I’m Shirley Griffith.

VOICE TWO:

And I’m Doug Johnson with the VOA Special English program, PEOPLE IN

AMERICA. Today, we tell about the life of writer and reporter, Carl Rowan. He

was one of the most honored reporters in the United States.

(MUSIC)

VOICE ONE:

Carl Rowan was known for the powerful stories that he wrote for major

newspapers. His columns were published in more than one hundred newspapers

across the United States. He was the first black newspaper columnist to have

his work appear in major newspapers.

Carl Rowan

Carl Rowan called himself a newspaperman. Yet, he was also a writer of best-

selling books. He wrote about the lives of African American civil rights

leader, Reverend Martin Luther King Junior and United States Supreme Court

Justice, Thurgood Marshall.

Carl Rowan also was a radio broadcaster and a popular public speaker. For

thirty years, he appeared on a weekly television show about American

politics.

VOICE TWO:

Carl Rowan won praise over the years for his reports about race relations in

America. He provided a public voice for poor people and minorities in

America. He influenced people in positions of power.

VOICE TWO(cont):

Mister Rowan opened many doors for African Americans. He was the first black

deputy Secretary of State in the administration of President John F. Kennedy.

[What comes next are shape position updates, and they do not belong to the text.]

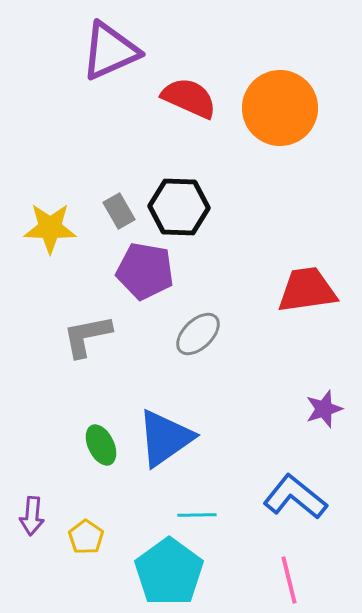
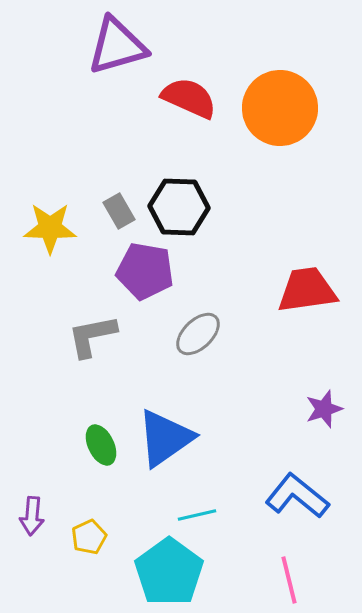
purple triangle: moved 7 px right, 5 px up; rotated 8 degrees clockwise
gray L-shape: moved 5 px right
blue L-shape: moved 2 px right, 1 px up
cyan line: rotated 12 degrees counterclockwise
yellow pentagon: moved 3 px right; rotated 12 degrees clockwise
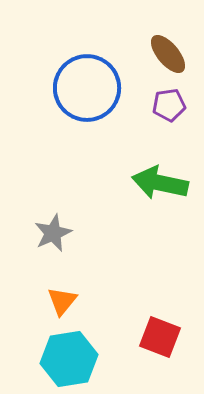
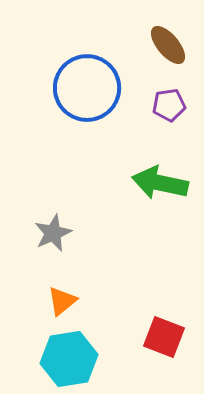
brown ellipse: moved 9 px up
orange triangle: rotated 12 degrees clockwise
red square: moved 4 px right
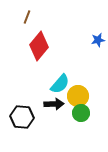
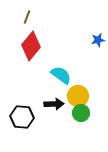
red diamond: moved 8 px left
cyan semicircle: moved 1 px right, 9 px up; rotated 95 degrees counterclockwise
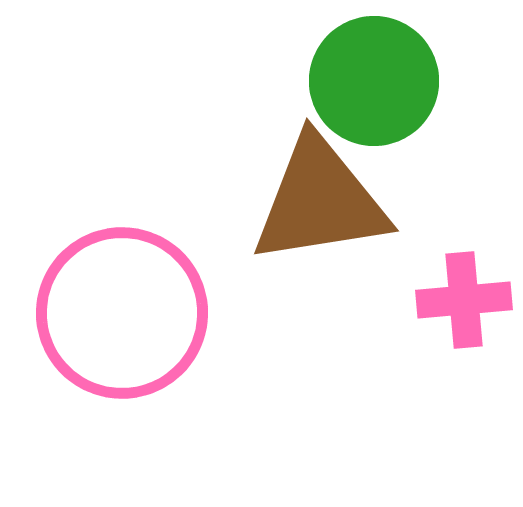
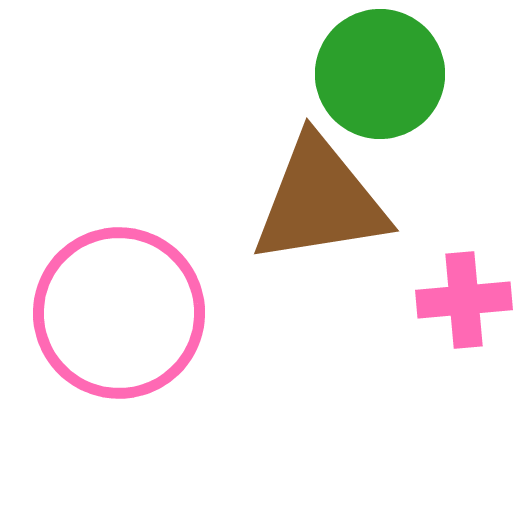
green circle: moved 6 px right, 7 px up
pink circle: moved 3 px left
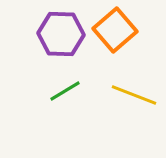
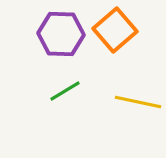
yellow line: moved 4 px right, 7 px down; rotated 9 degrees counterclockwise
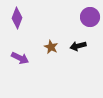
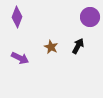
purple diamond: moved 1 px up
black arrow: rotated 133 degrees clockwise
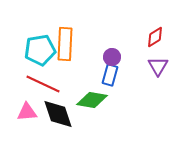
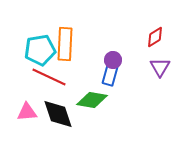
purple circle: moved 1 px right, 3 px down
purple triangle: moved 2 px right, 1 px down
red line: moved 6 px right, 7 px up
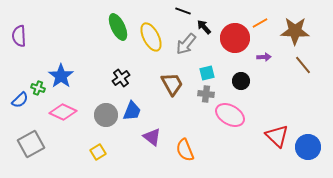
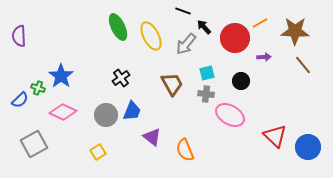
yellow ellipse: moved 1 px up
red triangle: moved 2 px left
gray square: moved 3 px right
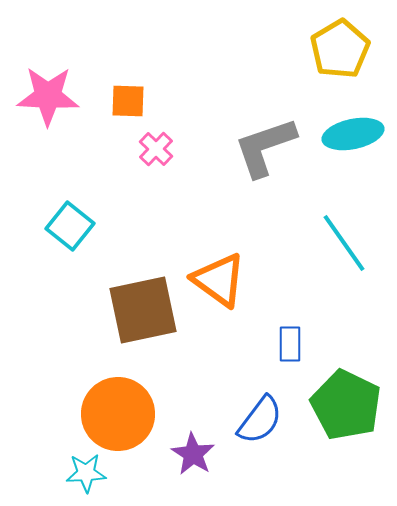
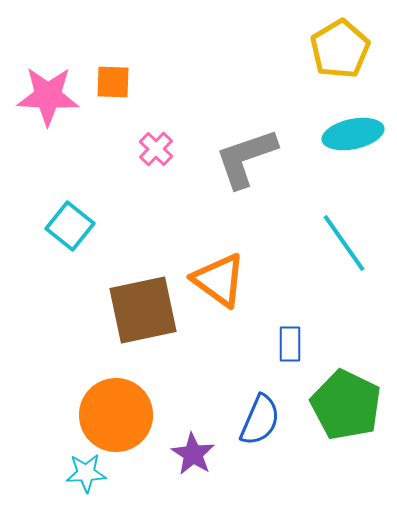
orange square: moved 15 px left, 19 px up
gray L-shape: moved 19 px left, 11 px down
orange circle: moved 2 px left, 1 px down
blue semicircle: rotated 14 degrees counterclockwise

And he was the first black director of the United States Information Agency

which at the time supervised the Voice of America.

(MUSIC)

VOICE ONE:

Carl Rowan was born in Nineteen-Twenty-Five in the southern city of

Ravenscroft, Tennessee. He grew up during the Great Depression, one of the

worst economic times in the United States. His family was very poor. His

father stacked wood used for building, when he had work. His mother worked

cleaning the homes of white people when she could. The Rowan family had no

electricity, no running water, no telephone and no radio. Carl said he would

sometimes steal food or drink warm milk from the cows on nearby farms.

The Rowans did not even have a clock. As a boy, Carl said he knew if it was

time to go to school by the sound of a train. He said if the train was late,

he was late.

VOICE TWO:

Growing up, Carl had very little hope for any change. There were not many

jobs for blacks in the South. The schools were not good. Racial tensions were

high. Laws were enforced to keep blacks and whites separate.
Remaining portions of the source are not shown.